Türkiye’de vatanseverlik ölçümü yapılsa, muhtemelen oran çok yüksek çıkar. Bu sevme hali de genel olarak canı feda etmekle ilişkilendirilir. Yani ülkemizde vatanı için ölmeyecek az insan bulunur. Tıpkı sevdası için, davası için ölmeye hazır olanlar gibi.
Ulusal birlik için olumlu bir meziyet; ancak vatan ölmeden de sevilebilir. Üstelik vatan sadece başka ülkelerden korunması gereken bir yer de değil. Belki zaman zaman vatanı kendimizden korumamız gerekiyordur. Mesela hiç bir yabancı ordu saldırısına maruz kalmadan da birbirimizi pekala askeri araçlarla öldürebiliyoruz. ID veya Boko Haram olmadan kadınlarımızı yok edebiliyoruz. Aradaki fark, onların topluca yaptığı katliamları bizim teker teker yapmamız. İnşaatlarda, madenlerde, tersanelerde çalışanları öldürüyor, büyük bir terör saldırısında ölenlerin sayısına bir kaç trafik kazasıyla ulaşabiliyoruz.
Yerlere tükürüyoruz, çöpleri bulduğumuz her yere atıyor, denizlerimizi, göllerimizi, ormanlarımızı kirletiyoruz. Düşman topraklarında olsak, sağa sola verdiğimiz zararın bir anlamı olur, ama canımızı feda ettiğimiz vatana böyle davranmak pek anlaşılır değil. Galiba vatan sevgisi sadece güvenlik ya da savunma söz konusu olduğunda devreye giriyor.
Safiyane (?) sabotaj
Ancak ülke güvenliğini ilgilendiren konularda bile, sevgiden olsa gerek, hiçbir düşmanın veremeyeceği zararları bizzat biz verebiliyoruz. Gayet basit bir örnek vermek yeterli.

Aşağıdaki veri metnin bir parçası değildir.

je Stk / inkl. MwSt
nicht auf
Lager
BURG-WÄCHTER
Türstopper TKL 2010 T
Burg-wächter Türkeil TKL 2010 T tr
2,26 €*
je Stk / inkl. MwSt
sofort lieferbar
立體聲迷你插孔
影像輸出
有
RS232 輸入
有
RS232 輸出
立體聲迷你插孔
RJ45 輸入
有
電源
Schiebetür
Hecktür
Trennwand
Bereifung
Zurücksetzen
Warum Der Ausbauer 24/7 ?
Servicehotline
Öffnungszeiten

Yılbaşı akşamı, Türkiye’nin çeşitli kentlerinde kutlamalar düzenlendi. Çok izlenen ve ciddiyetine güvenilen bazı televizyon kanalları da, bu merkezlerdeki güvenlik önlemlerini anlattı. Niyet, devletin yurttaşının güvenliğini düşünerek önlem aldığını ima etmekti. Ancak güvenlik görevlilerinin çöpçü, Noel Baba, kestaneci veya simitçi kılığında alanlardaki yerlerini aldıklarını söylemek nasıl bir şeydi acaba? Bir güvenlik önlemi, bundan daha başarılı biçimde sabote edilemez herhalde.

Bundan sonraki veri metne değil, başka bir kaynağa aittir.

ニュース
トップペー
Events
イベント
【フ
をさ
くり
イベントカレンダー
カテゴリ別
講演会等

Güneydoğu’ya asker sevkiyatı yapılırken konvoyların nerelerden geçeceğini haber yapmak gibi, birçok farklı örnek bulmak mümkün. Türkiye’nin yurt dışı operasyonlarını, gizli görüşmelerini, istihbarat faaliyetlerini bizlerin ve tüm dünyanın Türkiye’nin içinden gelen seslerle öğrendiklerini de hatırlamak lazım. Terör örgütlerinin, istihbarat kuruluşlarının, yabancı basının ve düşman rejimlerin gizli bilgi peşinde koşmalarına gerek yok, bir kaç TV kanalı karıştırınca zaten her şeyi öğrenmeleri mümkün.
Kasıtlı (?) sabotaj
İktidardaki hükümetleri zor durumda bırakmak, oy kaybettirmek, hatta meşru olmayan yollarla yerinden etmek uğruna, sırf vatanı o ekipten kurtarma amacıyla yani vatan sevgisiyle bu tür işlerin yapılıyor olduğu söylenebilir. “Durdurulan TIR’lar” konusu mesela, bu konuya örnek.

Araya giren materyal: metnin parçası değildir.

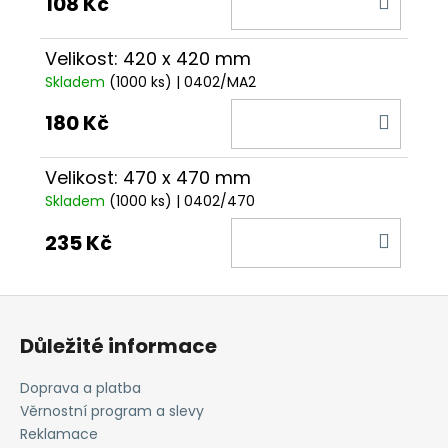
108 Kč
KOŠÍ
Velikost: 420 x 420 mm
Skladem
(1000 ks)
| 0402/MA2
DO
180 Kč
KOŠÍ
Velikost: 470 x 470 mm
Skladem
(1000 ks)
| 0402/470
DO
235 Kč
KOŠÍ
Z
á
Důležité informace
p
a
Doprava a platba
t
Věrnostní program a slevy
í
Reklamace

İddia, hükümetin gizlice İD’ye silah sevk ettiği. Bu iddia ile hükümetin dünya genelinde radikal İslami terör örgütleriyle aynı çizgide olduğu ima ediliyor. Ama sorun şu ki dünya bu durumu hükümet ile değil devletle ilişkilendiriyor. Üstelik gerçek olmadığını bilen devletler bu algı yoluyla Türkiye’ye ekstra ve bedavadan bir baskı yapma aracı kazanmış oluyorlar. Daha vahimi, o TIR’lar başka bir yere gidiyorduysa, onun ifşa edilmiş olmasında.
Vatanı çok sevip de hükümeti sevmeyenler, o vatanın güvenliği için atılmış olduğu muhtemel adımları sabote ederek sevgilerini göstermiş oluyorlar.
Birleşik Krallık, Fransa ya da ABD’de ülkeye zarar verecek ifşaları yapmama konusunda yazılı olmayan bir etik anlaşma vardır. Bir hata varsa, hesabı sonra sorulur; ülke güvenliği kritik bir aşamadayken değil. Her halde oralarda vatan sevgisi pek zayıf.